=== EXERCISE ===
After finding the line that contains "Detect every instance" in the entries below, retype it and every following line precisely, the last included.

=== DATA FOR THIS EXERCISE ===
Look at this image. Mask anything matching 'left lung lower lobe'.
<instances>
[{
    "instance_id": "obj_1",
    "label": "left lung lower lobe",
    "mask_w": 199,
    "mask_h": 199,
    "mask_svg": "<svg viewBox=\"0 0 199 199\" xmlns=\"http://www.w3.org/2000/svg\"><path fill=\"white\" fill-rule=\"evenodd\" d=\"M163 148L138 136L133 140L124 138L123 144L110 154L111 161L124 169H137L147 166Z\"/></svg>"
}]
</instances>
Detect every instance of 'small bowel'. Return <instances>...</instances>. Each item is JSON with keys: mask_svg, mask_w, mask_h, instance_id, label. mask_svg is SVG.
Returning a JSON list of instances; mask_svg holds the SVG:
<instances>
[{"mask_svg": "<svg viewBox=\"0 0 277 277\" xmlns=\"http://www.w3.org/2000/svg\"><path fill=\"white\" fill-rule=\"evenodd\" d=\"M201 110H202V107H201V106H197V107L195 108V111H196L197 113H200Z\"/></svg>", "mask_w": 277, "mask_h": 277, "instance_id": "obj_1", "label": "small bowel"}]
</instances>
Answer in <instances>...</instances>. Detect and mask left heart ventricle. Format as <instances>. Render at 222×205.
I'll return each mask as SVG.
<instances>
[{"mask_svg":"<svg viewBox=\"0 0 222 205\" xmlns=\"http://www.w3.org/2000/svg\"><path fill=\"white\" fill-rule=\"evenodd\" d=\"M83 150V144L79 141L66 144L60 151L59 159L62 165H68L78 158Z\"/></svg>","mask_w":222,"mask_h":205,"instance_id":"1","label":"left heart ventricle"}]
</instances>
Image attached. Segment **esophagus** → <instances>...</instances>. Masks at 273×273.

=== RESPONSE AREA ===
Detect every instance of 'small bowel'. Return <instances>...</instances>. Each item is JSON with keys: mask_svg, mask_w, mask_h, instance_id, label. mask_svg is SVG.
Returning a JSON list of instances; mask_svg holds the SVG:
<instances>
[{"mask_svg": "<svg viewBox=\"0 0 277 277\" xmlns=\"http://www.w3.org/2000/svg\"><path fill=\"white\" fill-rule=\"evenodd\" d=\"M201 110H202V107H201V106H197V107L195 108V111H196L197 113H200Z\"/></svg>", "mask_w": 277, "mask_h": 277, "instance_id": "obj_1", "label": "small bowel"}]
</instances>
Answer in <instances>...</instances>. Detect and mask left heart ventricle. Format as <instances>. Render at 222×205.
I'll return each mask as SVG.
<instances>
[{"mask_svg":"<svg viewBox=\"0 0 222 205\" xmlns=\"http://www.w3.org/2000/svg\"><path fill=\"white\" fill-rule=\"evenodd\" d=\"M83 150V144L79 141L66 144L60 151L59 159L62 165H68L78 158Z\"/></svg>","mask_w":222,"mask_h":205,"instance_id":"1","label":"left heart ventricle"}]
</instances>
Image attached. Segment **esophagus** → <instances>...</instances>. Masks at 273×273.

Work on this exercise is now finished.